Il faut d’autant plus bénir la révélation de l’immortalité de l’âme, et des peines et des récompenses après la mort, que la vaine philosophie des hommes en a toujours douté. Le grand César n’en croyait rien ; il s’en expliqua clairement en plein sénat lorsque, pour empêcher qu’on fît mourir Catilina, il représenta que la mort ne laissait à l’homme aucun sentiment, que tout mourait avec lui ; et personne ne réfuta cette opinion.

L’empire romain était partagé entre deux grandes sectes principales : celle d’Épicure, qui affirmait que la Divinité était inutile au monde, et que l’âme périt avec le corps ; et celle des stoïciens, qui regardaient l’âme comme une portion de la Divinité, laquelle après la mort se réunissait à son origine, au grand tout dont elle était émanée. Ainsi, soit que l’on crût l’âme mortelle, soit qu’on la crût immortelle, toutes les sectes se réunissaient à se moquer des peines et des récompenses après la mort.
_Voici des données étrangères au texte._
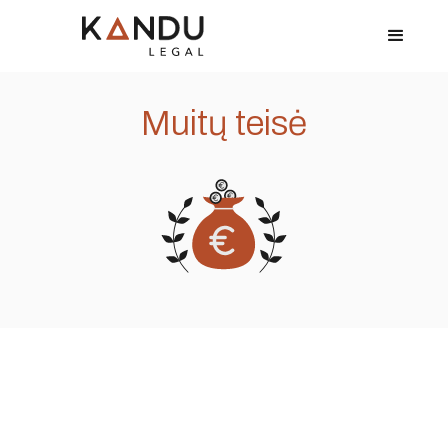
Muitų teisė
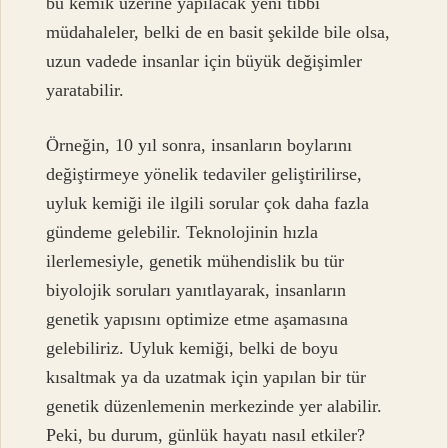
bu kemik üzerine yapılacak yeni tıbbi
müdahaleler, belki de en basit şekilde bile olsa,
uzun vadede insanlar için büyük değişimler
yaratabilir.
Örneğin, 10 yıl sonra, insanların boylarını
değiştirmeye yönelik tedaviler geliştirilirse,
uyluk kemiği ile ilgili sorular çok daha fazla
gündeme gelebilir. Teknolojinin hızla
ilerlemesiyle, genetik mühendislik bu tür
biyolojik soruları yanıtlayarak, insanların
genetik yapısını optimize etme aşamasına
gelebiliriz. Uyluk kemiği, belki de boyu
kısaltmak ya da uzatmak için yapılan bir tür
genetik düzenlemenin merkezinde yer alabilir.
Peki, bu durum, günlük hayatı nasıl etkiler?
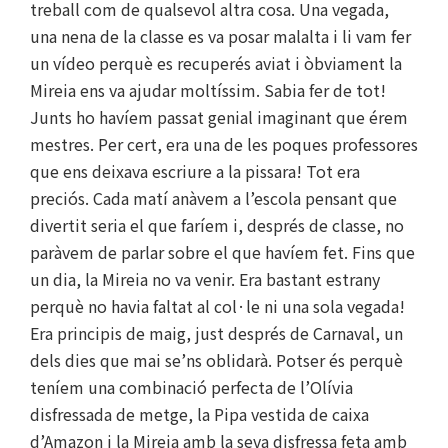
treball com de qualsevol altra cosa. Una vegada,
una nena de la classe es va posar malalta i li vam fer
un vídeo perquè es recuperés aviat i òbviament la
Mireia ens va ajudar moltíssim. Sabia fer de tot!
Junts ho havíem passat genial imaginant que érem
mestres. Per cert, era una de les poques professores
que ens deixava escriure a la pissara! Tot era
preciós. Cada matí anàvem a l’escola pensant que
divertit seria el que faríem i, després de classe, no
paràvem de parlar sobre el que havíem fet. Fins que
un dia, la Mireia no va venir. Era bastant estrany
perquè no havia faltat al col·le ni una sola vegada!
Era principis de maig, just després de Carnaval, un
dels dies que mai se’ns oblidarà. Potser és perquè
teníem una combinació perfecta de l’Olívia
disfressada de metge, la Pipa vestida de caixa
d’Amazon i la Mireia amb la seva disfressa feta amb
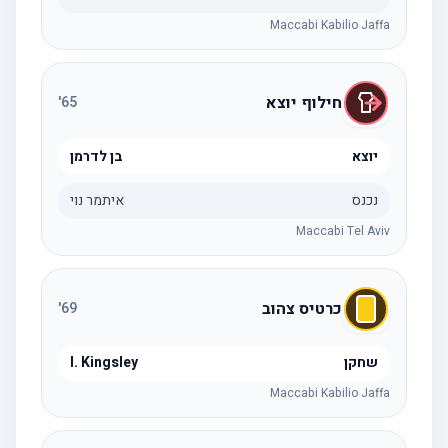
Maccabi Kabilio Jaffa
חילוף יוצא
'
65
יוצא
בן לדרמן
נכנס
איתמר נוי
Maccabi Tel Aviv
כרטיס צהוב
'
69
שחקן
I. Kingsley
Maccabi Kabilio Jaffa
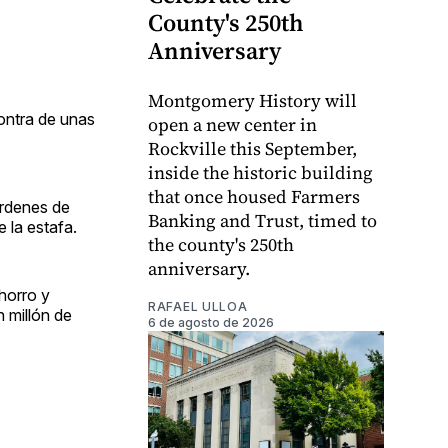
County's 250th
Anniversary
Montgomery History will
ontra de unas
open a new center in
Rockville this September,
inside the historic building
that once housed Farmers
órdenes de
Banking and Trust, timed to
 la estafa.
the county's 250th
anniversary.
horro y
RAFAEL ULLOA
 millón de
6 de agosto de 2026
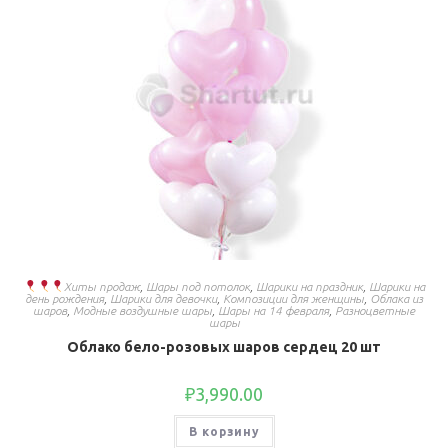
Хиты продаж
,
Шары под потолок
,
Шарики на праздник
,
Шарики на
день рождения
,
Шарики для девочки
,
Композиции для женщины
,
Облака из
шаров
,
Модные воздушные шары
,
Шары на 14 февраля
,
Разноцветные
шары
Облако бело-розовых шаров сердец 20 шт
₽
3,990.00
В корзину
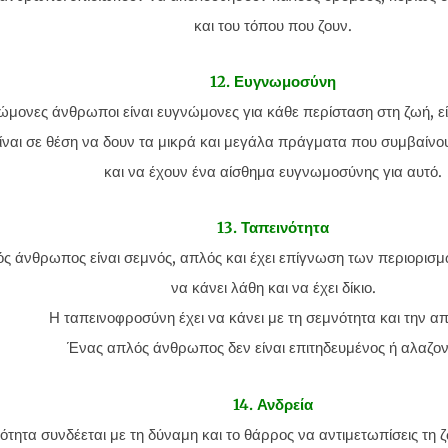
και του τόπου που ζουν.
12. Ευγνωμοσύνη
ώμονες άνθρωποι είναι ευγνώμονες για κάθε περίσταση στη ζωή, είτε
είναι σε θέση να δουν τα μικρά και μεγάλα πράγματα που συμβαίν
και να έχουν ένα αίσθημα ευγνωμοσύνης για αυτό.
13. Ταπεινότητα
ός άνθρωπος είναι σεμνός, απλός και έχει επίγνωση των περιορισμώ
να κάνει λάθη και να έχει δίκιο.
Η ταπεινοφροσύνη έχει να κάνει με τη σεμνότητα και την α
Ένας απλός άνθρωπος δεν είναι επιτηδευμένος ή αλαζον
14. Ανδρεία
ότητα συνδέεται με τη δύναμη και το θάρρος να αντιμετωπίσεις τη ζ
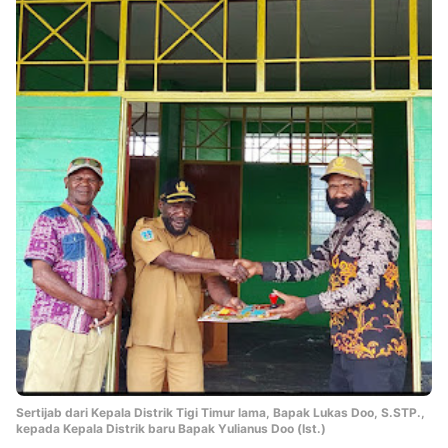
Sertijab dari Kepala Distrik Tigi Timur lama, Bapak Lukas Doo, S.STP.,
kepada Kepala Distrik baru Bapak Yulianus Doo (Ist.)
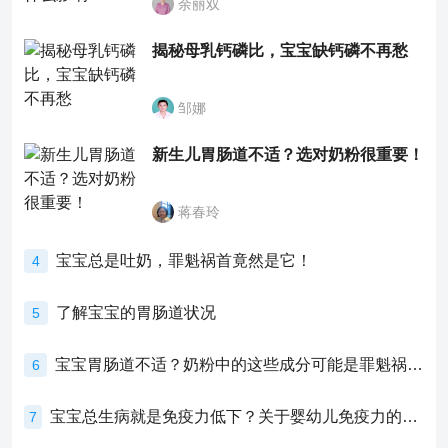
余丽双
揭秘母乳钙磷比，宝宝缺钙磷不再愁
邹娜
新生儿胃肠道不适？选对奶粉很重要！
蒋春玲
宝宝总是吐奶，罪魁祸首竟然是它！
4
了解宝宝的胃肠道状况
5
宝宝胃肠道不适？奶粉中的这些成分可能是罪魁祸首！
6
宝宝总生病就是免疫力低下？关于婴幼儿免疫力的真相，家长必须了解！
7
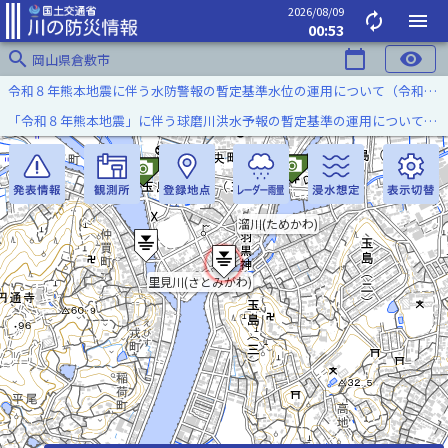
2026/08/09
autorenew
menu
00:53
search
calendar_today
visibility
岡山県倉敷市
令和８年熊本地震に伴う水防警報の暫定基準水位の運用について（令和８年８月７日）
「令和８年熊本地震」に伴う球磨川洪水予報の暫定基準の運用について（令和８年８月５日）
溜川(ためかわ)
里見川(さとみがわ)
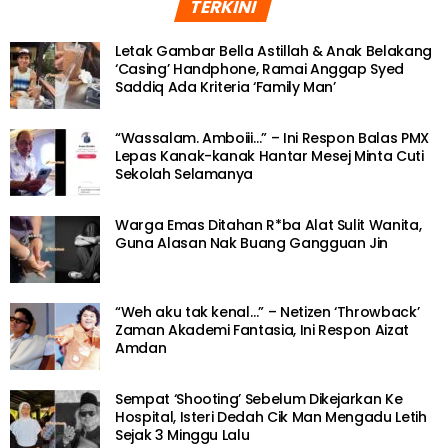
TERKINI
Letak Gambar Bella Astillah & Anak Belakang
‘Casing’ Handphone, Ramai Anggap Syed
Saddiq Ada Kriteria ‘Family Man’
“Wassalam. Amboiii…” – Ini Respon Balas PMX
Lepas Kanak-kanak Hantar Mesej Minta Cuti
Sekolah Selamanya
Warga Emas Ditahan R*ba Alat Sulit Wanita,
Guna Alasan Nak Buang Gangguan Jin
“Weh aku tak kenal…” – Netizen ‘Throwback’
Zaman Akademi Fantasia, Ini Respon Aizat
Amdan
Sempat ‘Shooting’ Sebelum Dikejarkan Ke
Hospital, Isteri Dedah Cik Man Mengadu Letih
Sejak 3 Minggu Lalu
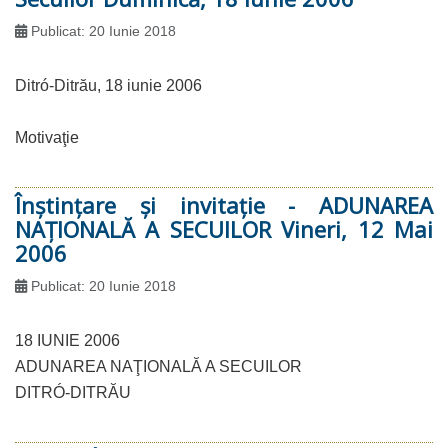
Publicat: 20 Iunie 2018
Ditró-Ditrău, 18 iunie 2006
Motivaţie
Înştinţare şi invitaţie - ADUNAREA
NAŢIONALĂ A SECUILOR Vineri, 12 Mai
2006
Publicat: 20 Iunie 2018
18 IUNIE 2006
ADUNAREA NAŢIONALĂ A SECUILOR
DITRÓ-DITRĂU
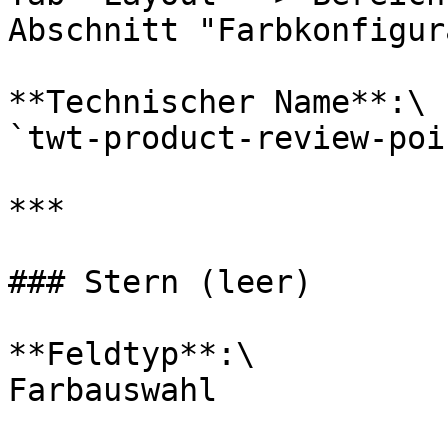
Abschnitt "Farbkonfigur
**Technischer Name**:\

`twt-product-review-poi
***

### Stern (leer)

**Feldtyp**:\

Farbauswahl
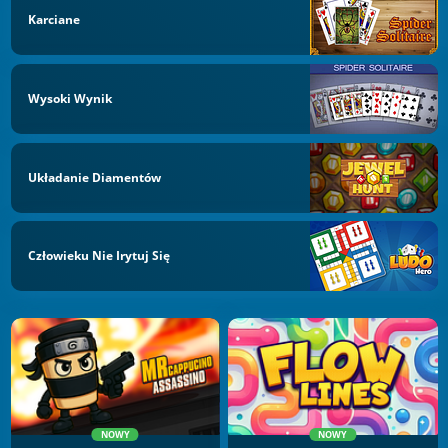
Karciane
Wysoki Wynik
Układanie Diamentów
Człowieku Nie Irytuj Się
NOWY
NOWY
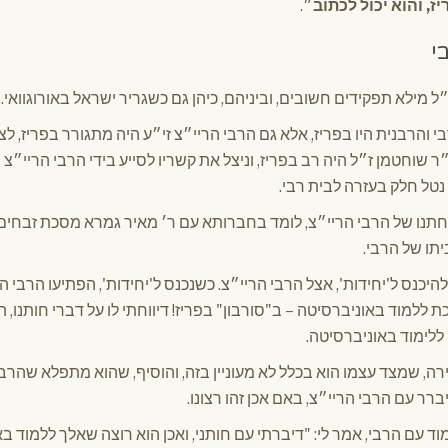
ז, והוא יכול לכתוב
״.
י
 מילא תפקידים חשובים, וביניהם, כיהן גם כשגריר ישראל באורוגוואי. 
 והרבנית היו בפריז, אלא גם הרבי הריי״צ זי״ע היה מתגורר בפריז, לצ
 שוחטמן ז״ל היה רב בפריז, וניצל את קשריו לסייע בידי הרבי הריי״צ 
 נטל חלק בעזרה לבית רבי.
חתנו של הרבי הריי״צ, לומד בחברותא עם ר׳ מאיר גמרא מסכת זבחים.
תו של הרבי.
יכנס ל'יחידות', אצל הרבי הריי״צ. כשנכנס ל'יחידות', הפתיעו הרבי 
 ללמוד באוניברסיטה – ב"סורבון" בפריז! דיווחתי לו על דברי חותנו, 
ללימוד באוניברסיטה.
רה, שמצד עצמו הוא בכלל לא מעוניין בזה, והוסיף, שהוא מתפלא שהרבי
ברר עם הרבי הריי״צ, באם אכן זהו רצונו.
עם הרבי, אמר לי: "דיברתי עם חותני, ואכן הוא רוצה שאלך ללמוד באו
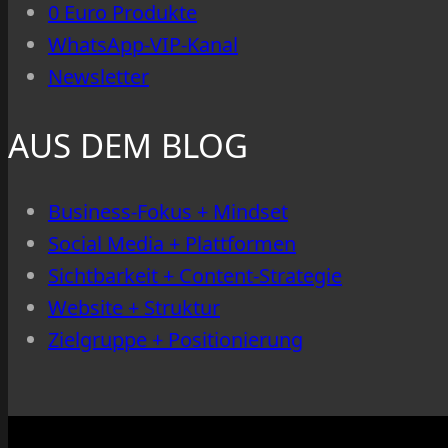
0 Euro Produkte
WhatsApp-VIP-Kanal
Newsletter
AUS DEM BLOG
Business-Fokus + Mindset
Social Media + Plattformen
Sichtbarkeit + Content-Strategie
Website + Struktur
Zielgruppe + Positionierung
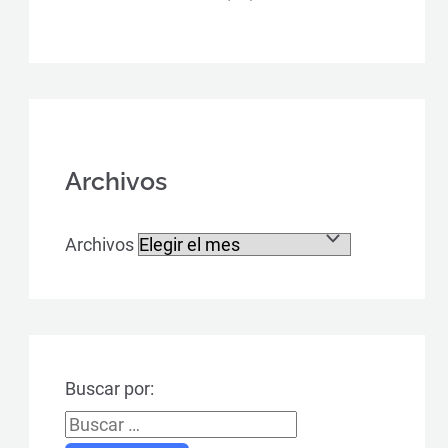
Archivos
Archivos
Buscar por:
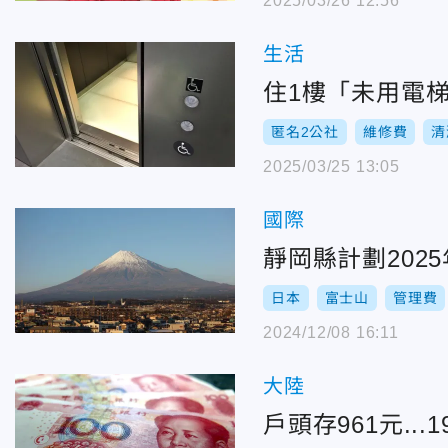
2025/03/26 12:56
生活
住1樓「未用電
匿名2公社
維修費
清
2025/03/25 13:05
國際
靜岡縣計劃202
日本
富士山
管理費
2024/12/08 16:11
大陸
戶頭存961元.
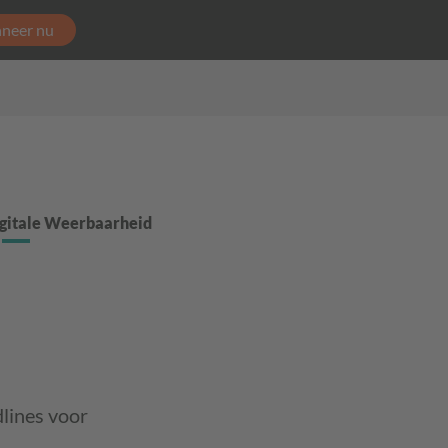
neer nu
gitale Weerbaarheid
dlines voor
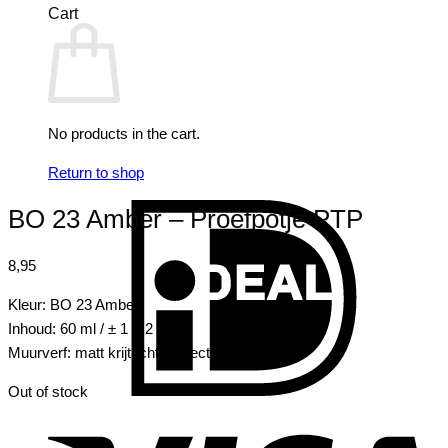
Cart
No products in the cart.
Return to shop
I
BO 23 Amber – Proefpotje PTP
8,95
Kleur: BO 23 Amber
Inhoud: 60 ml / ± 1 m2
Muurverf: matt krijtachtig effect
Out of stock
V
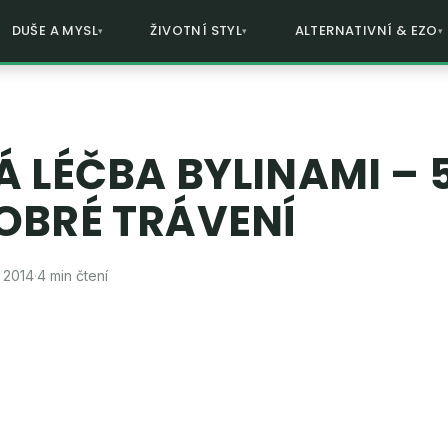
DUŠE A MYSL
ŽIVOTNÍ STYL
ALTERNATIVNÍ & EZO
Á LÉČBA BYLINAMI – 5
OBRÉ TRÁVENÍ
, 2014
·
4 min čtení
Il nous reste encore cent monuments de cette croyance des Romains, C’est en vertu de ce sentiment profondément gravé dans tous les cœurs que tant de héros et tant de simples citoyens romains se donnèrent la mort sans le moindre scrupule ; ils n’attendaient point qu’un tyran les livrât à des bourreaux.

Les hommes les plus vertueux même, et les plus persuadés de l’existence d’un Dieu, n’espéraient alors aucune récompense, et ne craignaient aucune peine. Nous verrons à l’article Apocryphe, que Clément, qui fut depuis pape et saint, commença par douter lui-même de ce que les premiers chrétiens disaient d’une autre vie, et qu’il consulta saint Pierre à Césarée. Nous sommes bien loin de croire que saint Clément ait écrit cette histoire qu’on lui attribue ; mais elle fait voir quel besoin avait le genre humain d’une révélation précise. Tout ce qui peut nous surprendre, c’est qu’un dogme si réprimant et si salutaire ait laissé en proie à tant d’horribles crimes des hommes qui ont si peu de temps à vivre, et qui se voient pressés entre deux éternités.